Healing is coming, but it has come very slowly. I was hoping my issue would resolve in a matter of weeks, not months. I wanted healing to be linear, not circular. I wanted to be able-bodied, competent, strong, again and quickly.
The Patient Work of Healing
This process of healing happening in my body has made me think about the greater experience of healing on other levels: the healing of emotion, of psyche, of soul. It’s made me realize that, although there are the exceptions, healing most often comes at a slow pace. Our wounds are too tender for genuine healing to be rushed. There have been many lessons I have learned about healing on this journey to recovery.
Healing Takes Deliberate Work
Any one who has done physical therapy knows how boring and monotonous the exercises can be. I am usually coming up with every excuse not to do these exercises. But they are simple because they are targeted. They are meant to strengthen the weak parts so that our bodies work to grow stronger in very specific ways. Repeated movements, whether of the muscle, or head or heart, build that strength and resolve. It creates a unison to allow better function and range of motion.
If I apply those same disciplines to my head and my heart, imagine the expansion of the range of my heart: what I can reach and what can reach me.
Healing is Not Linear
Whenever I had my check-in with the doctor, I found myself describing my progress often as two steps forward and one step back. Just when my strength seemed to be increasing and my pain seemed to be decreasing, I’d experience a setback. Discouragement would begin to quickly overcome me, and I would question if the treatment was really working. I doubted if I would ever get better, if things would eventually improve.
It wasn’t until I began to grasp less at expedient healing and accept the fact that it might be gradual for me that I noticed quicker improvements. Tensing to control only increases the body and heart’s natural ability to let blood flow back in and make space for a therapeutic growth.
It Gets Worse Before It Gets Better
Anyone who has experienced healing—whether it’s physical, spiritual, or emotional—knows that frequently the pain increases at the beginning of treatment. When probing the tender ligament, straining the fragile heart, putting pressure on the area of pain, it hurts. Sometimes it hurts like crazy.
But this is part of the release, part of the letting go, giving your body permission to begin the process of deep healing and long-term growth.
It’s OK to Not Be OK
The worst thing you can do when trying to heal is to push yourself too hard. Especially at the beginning of my treatment process, I knew better than to go for a long run or even a rigorous hike. In order to accept healing, we must first receive the reality of our fragility. Our slowing down, attentiveness, and care towards self are the critical steps in fostering a calm state for our bodies, minds, and souls to heal. If God is asking you to heal, physically, mentally, or spiritually I encourage you: slow down. Be attentive. Stop trying to do so much and be so much. Focus on the wound or the injury.
Be at peace knowing that you are worthy of healing and the time it takes to get there. You are worthy of setting aside for yourself rest and peacefulness and focus and the quiet spirit needed to do the hard work of healing. As the Jars of Clay song, "Faith Enough," says “It’s just enough to be strong in the broken places.”

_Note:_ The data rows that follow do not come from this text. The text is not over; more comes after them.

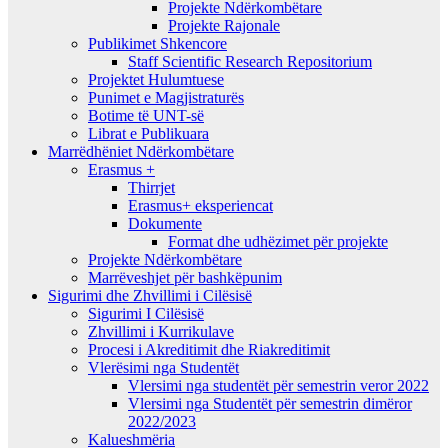
Projekte Ndërkombëtare
Projekte Rajonale
Publikimet Shkencore
Staff Scientific Research Repositorium
Projektet Hulumtuese
Punimet e Magjistraturës
Botime të UNT-së
Librat e Publikuara
Marrëdhëniet Ndërkombëtare
Erasmus +
Thirrjet
Erasmus+ eksperiencat
Dokumente
Format dhe udhëzimet për projekte
Projekte Ndërkombëtare
Marrëveshjet për bashkëpunim
Sigurimi dhe Zhvillimi i Cilësisë
Sigurimi I Cilësisë
Zhvillimi i Kurrikulave
Procesi i Akreditimit dhe Riakreditimit
Vlerësimi nga Studentët
Vlersimi nga studentët për semestrin veror 2022
Vlersimi nga Studentët për semestrin dimëror
2022/2023
Kalueshmëria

You’ll Still Have Trigger Points
Even after my ankle has healed extensively, there are some triggers I experience from time to time that make it flare again. It feels discouraging. I think to myself, “Ugh, I thought I was done with this."
I must practice grace towards myself and towards time. To reassure myself that I have indeed, come far despite the fact that healing is ongoing.
Leaning Into the Brokenness, Leaning Into Christ
Maybe, most of all, it’s the humility of suffering and brokenness that is the hardest. We struggle with the void between what we want to be or do and the reality of things as they are. Brokenness, illness, ailment, heartbreak, loneliness. These are all our companions on this human journey. Not one of us makes it through life without experiencing these.
Surrender is a requirement, not an option, when it comes to the patient work of healing. Surrender and a firm belief in power that reaches into the depths of our aches, pains, and fragility and tenderly promises, “Behold I make all things new.”
Sometimes this healing comes on this side of eternity, and often times it won’t be fully realized until Christ restores us in the Heavenly Kingdom. But on this journey, we open up our painful places, our trigger points, and wobbly joints. We give time permission and space to bind our wounds. We do the work, and we let restoration settle in, slowly and surely.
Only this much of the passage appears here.